===== DATA LISTING =====

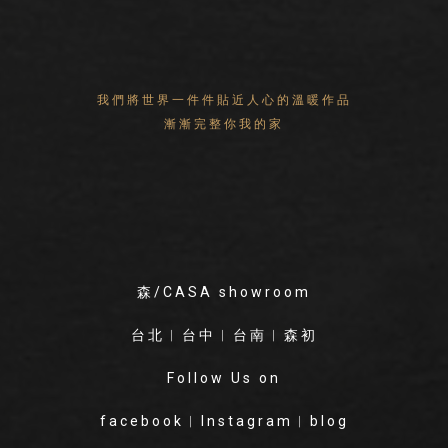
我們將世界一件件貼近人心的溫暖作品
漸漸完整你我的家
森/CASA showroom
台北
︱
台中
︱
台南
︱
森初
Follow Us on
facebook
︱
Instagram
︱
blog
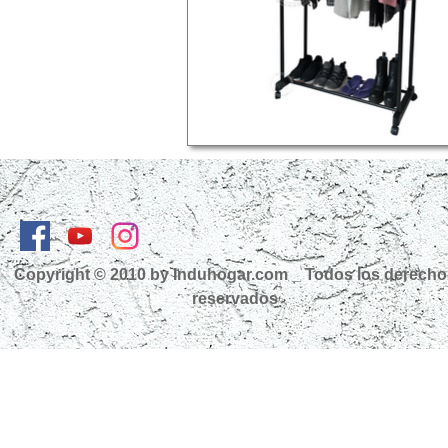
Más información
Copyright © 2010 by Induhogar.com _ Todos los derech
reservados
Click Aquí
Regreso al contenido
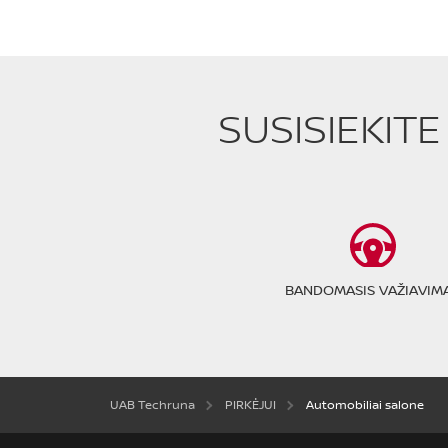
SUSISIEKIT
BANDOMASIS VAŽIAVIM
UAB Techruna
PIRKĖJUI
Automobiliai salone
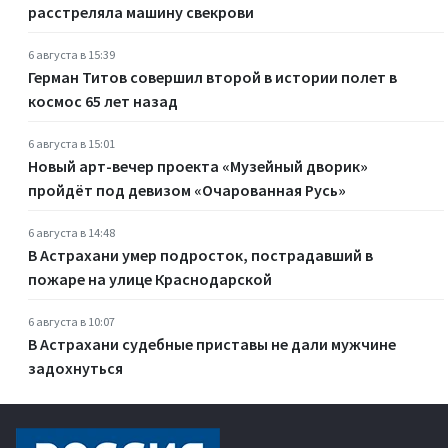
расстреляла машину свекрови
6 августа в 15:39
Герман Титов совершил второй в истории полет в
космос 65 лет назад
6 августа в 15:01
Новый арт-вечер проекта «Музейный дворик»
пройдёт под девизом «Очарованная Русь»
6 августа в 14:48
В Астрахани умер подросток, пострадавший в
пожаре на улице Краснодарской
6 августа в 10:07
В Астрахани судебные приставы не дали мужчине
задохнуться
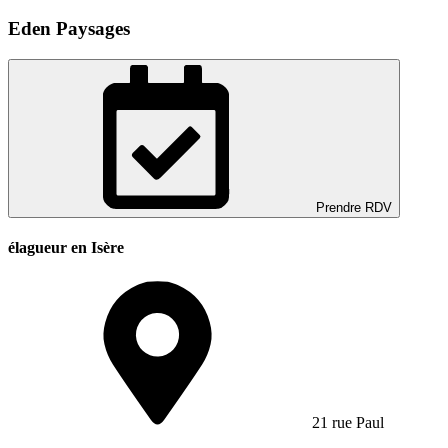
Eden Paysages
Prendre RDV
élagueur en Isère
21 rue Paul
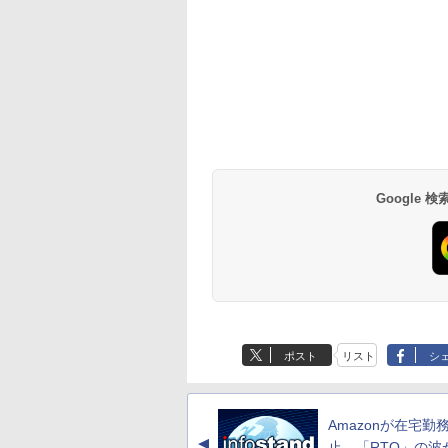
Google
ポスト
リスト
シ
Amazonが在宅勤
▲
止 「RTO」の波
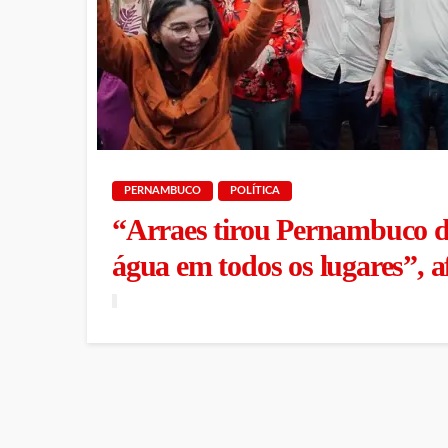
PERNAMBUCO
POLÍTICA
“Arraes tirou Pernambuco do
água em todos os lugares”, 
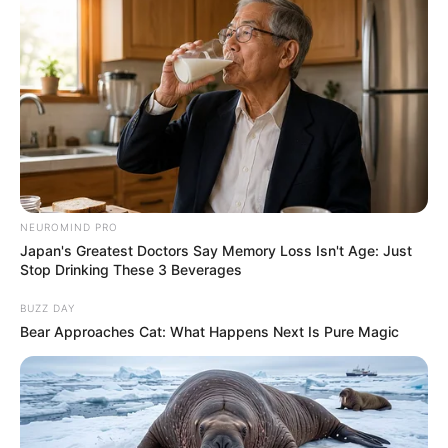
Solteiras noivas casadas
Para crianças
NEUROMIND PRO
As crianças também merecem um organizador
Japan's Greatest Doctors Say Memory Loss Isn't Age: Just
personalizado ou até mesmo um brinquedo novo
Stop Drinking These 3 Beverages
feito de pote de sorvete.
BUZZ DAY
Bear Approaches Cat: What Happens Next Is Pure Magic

=====
===== DATA LISTING =====

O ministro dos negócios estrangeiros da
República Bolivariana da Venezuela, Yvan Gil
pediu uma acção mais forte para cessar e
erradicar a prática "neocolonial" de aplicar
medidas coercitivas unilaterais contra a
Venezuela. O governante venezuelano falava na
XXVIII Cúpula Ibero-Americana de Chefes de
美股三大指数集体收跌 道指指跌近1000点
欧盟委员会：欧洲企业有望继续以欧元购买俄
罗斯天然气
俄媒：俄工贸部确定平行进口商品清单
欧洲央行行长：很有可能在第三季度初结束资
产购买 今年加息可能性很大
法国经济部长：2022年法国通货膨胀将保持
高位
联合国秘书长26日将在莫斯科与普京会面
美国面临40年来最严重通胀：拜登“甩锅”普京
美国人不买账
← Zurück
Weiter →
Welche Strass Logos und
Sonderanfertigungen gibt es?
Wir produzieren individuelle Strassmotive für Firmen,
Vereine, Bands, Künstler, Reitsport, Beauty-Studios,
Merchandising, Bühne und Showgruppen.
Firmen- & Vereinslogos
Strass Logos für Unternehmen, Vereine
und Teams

=====

### WHAT THIS TASK INVOLVES:
Using the records above, print exactly the lines between the ones containing "我們將世界一件件貼近人心的溫暖作品" and "Новый арт-вечер проекта", inclusive, and nothing else; no pictures.

### TASK OUTPUT:
我們將世界一件件貼近人心的溫暖作品
漸漸完整你我的家
森/CASA showroom
台北
︱
台中
︱
台南
︱
森初
Follow Us on
facebook
︱
Instagram
︱
blog
Más información
Copyright © 2010 by Induhogar.com _ Todos los derech
reservados
Click Aquí
Regreso al contenido
SUSISIEKIT
BANDOMASIS VAŽIAVIM
UAB Techruna
PIRKĖJUI
Automobiliai salone
расстреляла машину свекрови
6 августа в 15:39
Герман Титов совершил второй в истории полет в
космос 65 лет назад
6 августа в 15:01
Новый арт-вечер проекта «Музейный дворик»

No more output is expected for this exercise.